Work instruction: Please reproduce exactly the line that contains "Política de Privacidade" and every line after it through the end of the records below, adding nothing else.

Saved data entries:
****

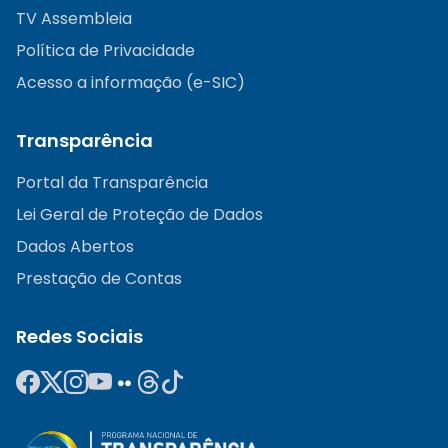
TV Assembleia
Política de Privacidade
Acesso a informação (e-SIC)
Transparência
Portal da Transparência
Lei Geral de Proteção de Dados
Dados Abertos
Prestação de Contas
Redes Sociais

****

Task output:
Política de Privacidade
Acesso a informação (e-SIC)
Transparência
Portal da Transparência
Lei Geral de Proteção de Dados
Dados Abertos
Prestação de Contas
Redes Sociais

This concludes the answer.